WHEREAS, Executive and the Company
deem it to be in their respective best interests to enter into an
agreement providing for the Company’s continued employment of
Executive pursuant to the terms herein stated;
NOW, THEREFORE, in consideration of
the premises and the mutual promises and agreements contained
herein, it is hereby agreed as follows:
1. Effective Date . This
Agreement shall be effective as of January 19, 2006, which
date shall be referred to herein as the “ Effective
Date .”
(a) The
Company hereby agrees to continue to employ Executive and Executive
hereby agrees to continue his employment as Chief Financial Officer
for the “Term of the Agreement” (as defined in
Section 5). In this capacity, Executive shall devote his best
efforts and his full business time and attention to the performance
of the services customarily incident to such office and position
and to such other services of a senior executive nature as may be
reasonably requested by the Board of Directors (the “
Board ”) of the Company which may include services for
one or more subsidiaries or affiliates of the Company. Executive
shall report to the Chief Executive Officer of the
Company.
(b) Executive
shall devote his full business time and attention to such duties,
except for sick leave, reasonable vacations and excused leaves of
absence.
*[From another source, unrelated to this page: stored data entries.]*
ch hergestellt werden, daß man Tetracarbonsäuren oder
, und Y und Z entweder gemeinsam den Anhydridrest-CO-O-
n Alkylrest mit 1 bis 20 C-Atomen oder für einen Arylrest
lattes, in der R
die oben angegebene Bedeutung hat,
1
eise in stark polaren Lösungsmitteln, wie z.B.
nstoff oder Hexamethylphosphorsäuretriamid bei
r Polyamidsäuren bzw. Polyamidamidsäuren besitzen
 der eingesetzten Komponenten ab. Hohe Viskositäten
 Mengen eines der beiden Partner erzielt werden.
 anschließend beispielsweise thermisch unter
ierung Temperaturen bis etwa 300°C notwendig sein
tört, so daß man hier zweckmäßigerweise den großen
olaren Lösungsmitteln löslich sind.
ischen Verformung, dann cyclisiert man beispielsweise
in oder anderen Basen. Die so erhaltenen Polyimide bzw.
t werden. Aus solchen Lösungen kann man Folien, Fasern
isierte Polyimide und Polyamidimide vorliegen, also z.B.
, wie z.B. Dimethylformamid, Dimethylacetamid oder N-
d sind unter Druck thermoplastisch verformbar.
Executive shall use his best efforts during the Term of
the Agreement to protect, encourage, and promote the interests of
the Company.
(c) In
carrying out his duties as contemplated in this paragraph 2 after
March 31, 2006, Executive may, in his discretion, elect to
work out of his personal residence or elsewhere for up to two
(2) business days each week.
(a)
Initial Base Salary . [INTENTIONALLY OMITTED]
(b)
Adjusted Base Salary . With respect to the period beginning
on April 1, 2006 and ending on the last day of the Term of the
Agreement (as defined in Section 5) the Company shall pay to
Executive base salary at a rate of not less than $144,900 per
annum. Such base salary shall be payable in accordance with the
Company’s customary payroll
procedures. Executive’s annual base salary described in
Section 3(b) shall be referred to herein as “ Base
Salary .”
(c)
Annual Bonuses . With respect to each fiscal year during
which Executive remains an employee of the Company, Executive shall
be eligible to participate in an incentive based bonus compensation
program pursuant to which Executive may be paid an amount
determined by the Company in its discretion, consistent with
comparable executives of the Company.
4. Benefits . During the
Term of the Agreement:
(a) Executive
shall be eligible to participate in any life, health and long-term
disability insurance programs, 401(k) plans, and other fringe
benefit programs made available to senior executive employees of
the Company from time to time and Executive shall be entitled to
receive such other fringe benefits as may be granted to him from
time to time by the Board.
(b) Executive
shall be allowed vacations, sabbaticals and leaves of absence with
pay on the same basis as other senior executive employees of the
Company.
(c) The
Company shall reimburse Executive for reasonable business expenses
incurred in performing Executive’s duties hereunder. Such
reimbursement shall be made in accordance with the Company’s
customary business expense reimbursement policies and procedures
and shall be consistent with the reimbursement policies and
procedures applicable to other comparable executives of the Company
and its affiliated companies.
(d) The
Company shall bear the reasonable and documented costs of legal
counsel and/or other advisors incurred by the Executive in the
review and negotiation of this Agreement.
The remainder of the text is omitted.